(Available data Opens)
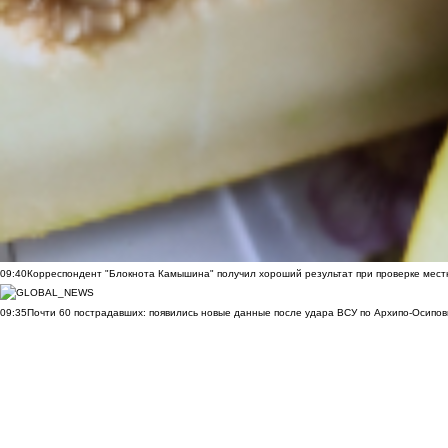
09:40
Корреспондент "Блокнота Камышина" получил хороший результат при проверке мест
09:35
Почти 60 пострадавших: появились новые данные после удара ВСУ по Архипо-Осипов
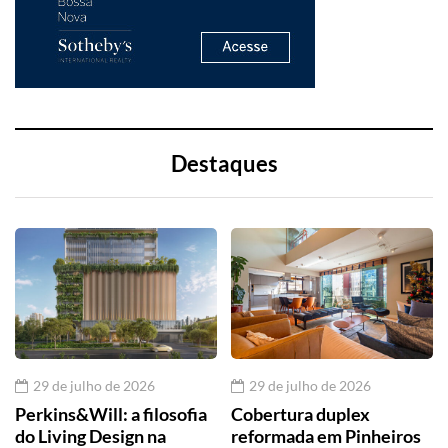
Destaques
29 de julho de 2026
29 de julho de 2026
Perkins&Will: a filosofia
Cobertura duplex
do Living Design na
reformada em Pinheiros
(Available data Closes)
(Available data Opens)
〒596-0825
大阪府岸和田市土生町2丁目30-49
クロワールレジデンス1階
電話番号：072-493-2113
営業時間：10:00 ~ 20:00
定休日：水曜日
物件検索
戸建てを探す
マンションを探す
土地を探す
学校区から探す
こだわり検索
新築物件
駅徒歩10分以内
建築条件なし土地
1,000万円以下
(Available data Closes)
# Your task
Using the entries above, extract exactly the lines from the one that contains "Почти 60 пострадавших: появились" through the one that contains "reformada em Pinheiros". Do not carry over any pictures.

# Output
Почти 60 пострадавших: появились новые данные после удара ВСУ по Архипо-Осипов
Destaques
29 de julho de 2026
29 de julho de 2026
Perkins&Will: a filosofia
Cobertura duplex
do Living Design na
reformada em Pinheiros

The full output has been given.